Y si ha caído este principio, también tiene que caer el principio de la tolerancia: «no sea que al querer arrancar la cizaña arranquéis con ella el trigo» (Mt 13, 29).
La
tolerancia es la permisión del mal, en razón de no impedir mayores
bienes o de no provocar mayores males. Se permite el mal para que no se
produzcan otros males o para que no se provocan males mayores. Se
permiten ciertas leyes por un bien superior. Se permite que existan
otras confesiones religiosas para un bien universal, mayor,
sobrenatural. Pero hay que saber legislar esas leyes. Como los hombres,
al no poseer vida espiritual, no saben discernir los pensamientos de los
hombres, entonces tampoco saben poner esas leyes que permitan el mal.

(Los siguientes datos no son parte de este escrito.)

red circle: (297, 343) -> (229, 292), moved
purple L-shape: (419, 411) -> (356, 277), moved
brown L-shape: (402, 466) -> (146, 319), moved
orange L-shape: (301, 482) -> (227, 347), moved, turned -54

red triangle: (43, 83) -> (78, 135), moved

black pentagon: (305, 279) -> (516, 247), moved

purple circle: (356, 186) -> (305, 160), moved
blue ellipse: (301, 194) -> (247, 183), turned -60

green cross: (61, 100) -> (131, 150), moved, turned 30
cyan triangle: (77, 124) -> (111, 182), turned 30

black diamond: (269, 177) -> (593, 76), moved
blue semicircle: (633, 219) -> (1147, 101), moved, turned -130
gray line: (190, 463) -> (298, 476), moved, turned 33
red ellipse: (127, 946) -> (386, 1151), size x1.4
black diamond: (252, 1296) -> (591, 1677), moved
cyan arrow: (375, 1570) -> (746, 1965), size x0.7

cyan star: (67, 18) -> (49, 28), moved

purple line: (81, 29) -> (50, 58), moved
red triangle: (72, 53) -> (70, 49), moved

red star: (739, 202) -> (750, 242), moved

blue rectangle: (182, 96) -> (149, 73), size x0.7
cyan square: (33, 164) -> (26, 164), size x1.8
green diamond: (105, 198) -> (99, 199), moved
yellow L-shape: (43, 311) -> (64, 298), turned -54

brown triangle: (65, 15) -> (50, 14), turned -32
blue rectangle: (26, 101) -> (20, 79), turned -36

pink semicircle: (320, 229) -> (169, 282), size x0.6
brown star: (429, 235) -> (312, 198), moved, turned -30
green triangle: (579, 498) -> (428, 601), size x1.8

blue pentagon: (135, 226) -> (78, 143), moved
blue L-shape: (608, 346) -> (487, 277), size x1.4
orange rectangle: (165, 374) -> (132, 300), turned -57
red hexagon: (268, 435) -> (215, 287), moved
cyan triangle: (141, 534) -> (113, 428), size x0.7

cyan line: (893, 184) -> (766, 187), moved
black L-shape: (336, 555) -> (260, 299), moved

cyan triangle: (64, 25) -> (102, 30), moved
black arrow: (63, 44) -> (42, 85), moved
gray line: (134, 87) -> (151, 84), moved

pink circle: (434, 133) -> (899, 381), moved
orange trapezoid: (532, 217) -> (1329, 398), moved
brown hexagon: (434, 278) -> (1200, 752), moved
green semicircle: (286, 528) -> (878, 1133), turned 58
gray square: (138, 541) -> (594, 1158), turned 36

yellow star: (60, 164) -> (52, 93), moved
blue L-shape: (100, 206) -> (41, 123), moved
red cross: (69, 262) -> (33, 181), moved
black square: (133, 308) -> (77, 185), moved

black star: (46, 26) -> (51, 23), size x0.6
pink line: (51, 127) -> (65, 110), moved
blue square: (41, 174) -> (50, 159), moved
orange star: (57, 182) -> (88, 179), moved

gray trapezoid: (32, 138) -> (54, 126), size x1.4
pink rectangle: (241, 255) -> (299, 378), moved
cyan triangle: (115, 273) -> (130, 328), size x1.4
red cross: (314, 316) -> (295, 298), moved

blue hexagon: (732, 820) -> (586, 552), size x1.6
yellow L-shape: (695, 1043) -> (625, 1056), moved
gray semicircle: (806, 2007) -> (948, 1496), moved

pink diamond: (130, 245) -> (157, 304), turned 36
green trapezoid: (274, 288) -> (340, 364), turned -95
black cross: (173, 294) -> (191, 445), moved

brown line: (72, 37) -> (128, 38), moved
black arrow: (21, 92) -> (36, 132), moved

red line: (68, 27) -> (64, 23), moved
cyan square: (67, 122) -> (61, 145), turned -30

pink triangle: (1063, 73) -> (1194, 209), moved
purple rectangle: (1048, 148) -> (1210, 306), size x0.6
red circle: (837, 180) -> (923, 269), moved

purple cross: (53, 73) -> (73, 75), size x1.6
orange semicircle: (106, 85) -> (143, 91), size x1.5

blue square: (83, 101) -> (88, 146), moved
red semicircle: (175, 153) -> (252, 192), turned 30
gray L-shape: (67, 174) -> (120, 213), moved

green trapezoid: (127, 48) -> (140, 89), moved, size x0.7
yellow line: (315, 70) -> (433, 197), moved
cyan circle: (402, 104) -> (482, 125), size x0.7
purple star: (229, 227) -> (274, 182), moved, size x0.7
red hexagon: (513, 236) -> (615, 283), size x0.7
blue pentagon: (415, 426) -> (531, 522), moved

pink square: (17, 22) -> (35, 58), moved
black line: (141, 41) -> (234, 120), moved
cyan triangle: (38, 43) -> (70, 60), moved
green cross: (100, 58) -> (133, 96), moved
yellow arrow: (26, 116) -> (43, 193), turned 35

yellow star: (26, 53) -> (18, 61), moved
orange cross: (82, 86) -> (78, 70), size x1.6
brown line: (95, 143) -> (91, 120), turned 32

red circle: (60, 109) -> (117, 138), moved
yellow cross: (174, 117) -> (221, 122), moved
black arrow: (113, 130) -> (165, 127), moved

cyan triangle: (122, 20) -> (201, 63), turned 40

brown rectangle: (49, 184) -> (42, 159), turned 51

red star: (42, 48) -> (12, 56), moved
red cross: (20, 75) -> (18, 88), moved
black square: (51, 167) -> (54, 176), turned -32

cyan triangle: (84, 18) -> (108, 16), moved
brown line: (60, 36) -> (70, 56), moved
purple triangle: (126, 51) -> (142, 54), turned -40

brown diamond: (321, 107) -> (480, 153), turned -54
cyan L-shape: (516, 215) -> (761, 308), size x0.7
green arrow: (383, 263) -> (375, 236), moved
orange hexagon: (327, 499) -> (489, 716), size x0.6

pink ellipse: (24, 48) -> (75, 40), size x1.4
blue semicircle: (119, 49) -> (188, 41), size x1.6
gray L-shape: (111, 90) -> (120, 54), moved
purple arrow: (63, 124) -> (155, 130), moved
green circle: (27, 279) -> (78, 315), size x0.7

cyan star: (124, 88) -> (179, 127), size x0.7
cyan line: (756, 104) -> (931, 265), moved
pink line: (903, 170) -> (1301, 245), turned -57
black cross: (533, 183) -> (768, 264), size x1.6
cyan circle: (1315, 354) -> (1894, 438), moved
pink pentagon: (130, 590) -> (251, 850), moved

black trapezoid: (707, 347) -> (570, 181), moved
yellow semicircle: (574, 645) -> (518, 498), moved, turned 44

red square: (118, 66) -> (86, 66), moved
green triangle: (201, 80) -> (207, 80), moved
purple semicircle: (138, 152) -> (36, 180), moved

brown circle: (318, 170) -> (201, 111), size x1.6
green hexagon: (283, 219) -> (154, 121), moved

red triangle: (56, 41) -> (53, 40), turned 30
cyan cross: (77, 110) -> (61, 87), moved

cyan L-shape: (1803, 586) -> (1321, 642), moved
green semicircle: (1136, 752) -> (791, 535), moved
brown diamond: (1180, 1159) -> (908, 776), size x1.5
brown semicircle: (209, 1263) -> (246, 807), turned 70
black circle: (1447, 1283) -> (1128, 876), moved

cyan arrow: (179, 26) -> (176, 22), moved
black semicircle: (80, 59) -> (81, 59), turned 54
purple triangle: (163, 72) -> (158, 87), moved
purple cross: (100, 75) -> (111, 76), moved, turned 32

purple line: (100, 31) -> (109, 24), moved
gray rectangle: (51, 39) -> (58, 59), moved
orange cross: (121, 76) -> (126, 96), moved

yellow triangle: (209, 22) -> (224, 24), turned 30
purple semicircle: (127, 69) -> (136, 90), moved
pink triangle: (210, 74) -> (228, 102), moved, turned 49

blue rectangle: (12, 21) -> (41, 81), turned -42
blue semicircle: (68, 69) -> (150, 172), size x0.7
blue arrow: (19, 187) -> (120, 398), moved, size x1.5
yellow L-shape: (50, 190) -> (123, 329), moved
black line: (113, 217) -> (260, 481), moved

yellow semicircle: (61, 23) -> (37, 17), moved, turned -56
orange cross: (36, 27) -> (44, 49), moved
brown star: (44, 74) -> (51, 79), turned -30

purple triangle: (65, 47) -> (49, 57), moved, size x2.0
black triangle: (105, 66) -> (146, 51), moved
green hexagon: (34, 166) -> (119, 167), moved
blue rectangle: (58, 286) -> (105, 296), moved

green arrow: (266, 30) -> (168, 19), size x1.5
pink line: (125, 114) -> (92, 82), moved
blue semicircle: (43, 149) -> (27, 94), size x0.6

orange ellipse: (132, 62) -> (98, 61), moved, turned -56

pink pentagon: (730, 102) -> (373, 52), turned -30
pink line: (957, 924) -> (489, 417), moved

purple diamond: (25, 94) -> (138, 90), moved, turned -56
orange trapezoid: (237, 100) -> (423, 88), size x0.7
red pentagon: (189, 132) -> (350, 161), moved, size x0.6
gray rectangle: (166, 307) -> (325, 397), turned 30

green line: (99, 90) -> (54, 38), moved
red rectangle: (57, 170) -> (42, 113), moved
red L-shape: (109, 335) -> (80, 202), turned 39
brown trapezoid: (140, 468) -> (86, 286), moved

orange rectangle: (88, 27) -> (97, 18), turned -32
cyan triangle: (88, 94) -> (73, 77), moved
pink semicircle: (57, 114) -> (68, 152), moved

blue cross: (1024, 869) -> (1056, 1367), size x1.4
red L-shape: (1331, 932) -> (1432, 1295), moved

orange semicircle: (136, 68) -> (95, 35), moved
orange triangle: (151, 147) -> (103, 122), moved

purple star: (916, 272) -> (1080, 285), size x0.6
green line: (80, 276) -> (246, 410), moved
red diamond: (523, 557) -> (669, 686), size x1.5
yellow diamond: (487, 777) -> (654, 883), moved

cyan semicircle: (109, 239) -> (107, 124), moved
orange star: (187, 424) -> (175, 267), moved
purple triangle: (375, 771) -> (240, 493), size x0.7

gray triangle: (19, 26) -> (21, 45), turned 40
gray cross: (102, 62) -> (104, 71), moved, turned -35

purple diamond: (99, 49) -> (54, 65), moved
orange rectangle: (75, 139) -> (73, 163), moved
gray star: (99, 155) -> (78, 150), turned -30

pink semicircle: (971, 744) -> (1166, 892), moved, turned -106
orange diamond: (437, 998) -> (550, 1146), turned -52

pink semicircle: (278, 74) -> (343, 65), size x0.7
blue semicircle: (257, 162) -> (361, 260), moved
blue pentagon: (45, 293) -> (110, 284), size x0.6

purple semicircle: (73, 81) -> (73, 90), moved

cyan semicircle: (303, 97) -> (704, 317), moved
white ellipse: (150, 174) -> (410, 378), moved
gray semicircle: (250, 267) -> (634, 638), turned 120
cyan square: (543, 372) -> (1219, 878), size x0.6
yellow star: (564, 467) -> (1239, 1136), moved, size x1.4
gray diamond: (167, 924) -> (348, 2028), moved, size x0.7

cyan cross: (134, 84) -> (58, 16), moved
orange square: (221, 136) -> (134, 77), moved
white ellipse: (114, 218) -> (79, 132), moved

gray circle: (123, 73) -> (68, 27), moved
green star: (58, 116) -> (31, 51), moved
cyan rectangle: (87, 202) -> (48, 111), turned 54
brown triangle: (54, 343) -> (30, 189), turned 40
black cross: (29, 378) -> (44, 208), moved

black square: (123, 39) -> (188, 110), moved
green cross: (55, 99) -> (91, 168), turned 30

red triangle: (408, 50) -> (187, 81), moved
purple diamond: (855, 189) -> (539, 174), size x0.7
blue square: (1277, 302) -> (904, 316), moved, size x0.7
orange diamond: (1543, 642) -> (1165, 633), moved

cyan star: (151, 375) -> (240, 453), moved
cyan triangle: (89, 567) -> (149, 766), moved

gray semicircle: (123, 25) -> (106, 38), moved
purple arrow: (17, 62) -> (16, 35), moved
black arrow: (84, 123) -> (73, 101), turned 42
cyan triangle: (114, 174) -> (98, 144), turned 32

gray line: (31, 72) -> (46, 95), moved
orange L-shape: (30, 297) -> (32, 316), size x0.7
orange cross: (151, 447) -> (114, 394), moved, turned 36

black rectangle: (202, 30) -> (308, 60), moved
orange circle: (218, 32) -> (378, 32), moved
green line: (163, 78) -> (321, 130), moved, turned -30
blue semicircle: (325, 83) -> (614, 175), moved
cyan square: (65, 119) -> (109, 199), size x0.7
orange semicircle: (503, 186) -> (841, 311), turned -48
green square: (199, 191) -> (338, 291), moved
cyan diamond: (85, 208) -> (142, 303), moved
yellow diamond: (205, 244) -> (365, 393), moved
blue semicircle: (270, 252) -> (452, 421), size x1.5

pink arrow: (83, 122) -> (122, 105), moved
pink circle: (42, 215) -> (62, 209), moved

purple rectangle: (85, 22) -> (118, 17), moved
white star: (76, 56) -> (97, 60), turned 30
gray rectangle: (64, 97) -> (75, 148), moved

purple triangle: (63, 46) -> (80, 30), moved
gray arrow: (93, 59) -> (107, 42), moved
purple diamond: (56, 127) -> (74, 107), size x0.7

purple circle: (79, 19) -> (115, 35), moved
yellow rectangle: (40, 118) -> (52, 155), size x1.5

No saben legislar el mal. Y, entonces, se produce la decadencia de la
Verdad: todos los Estados presentan el mal como un bien.
Dios
tuvo que permitir el mal de Adán en el Paraíso. Y lo permitió por un
bien sobrenatural. El Señor permite, en Su Iglesia, muchos males, mucha
cizaña. Y la Jerarquía tiene que saber legislar esos males dentro de la
Iglesia. Si la Jerarquía se pone a ceder ante el mal, pone leyes que
aprueban el mal como un bien, entonces se produce una abominación en la
misma Iglesia.
Y
esto nos lleva a la idea masónica de la fraternidad, de la tolerancia
de los pensamientos y actitudes humanas para que, en el diálogo, se
forme un nuevo orden mundial y una Iglesia universal, que será una
abominación para Dios: es crear un Estado mundial sin Dios, maldito por
los cuatro costados. Sin ninguna referencia a la Verdad. Todo él una
mentira. Será la obra del demonio entre los hombres. Será aquello que no
pudo conseguir por medio de Adán porque el Señor mandó su castigo.
Estamos,
en estos momentos, en el punto final de la maldad. El demonio ha
trabajado, con su poder, para obrar la perfección del Mal. Por eso, es
un tiempo de Justicia. Hay que arrancar la cizaña. Porque, si no se
arranca, el bien divino no puede obrarse.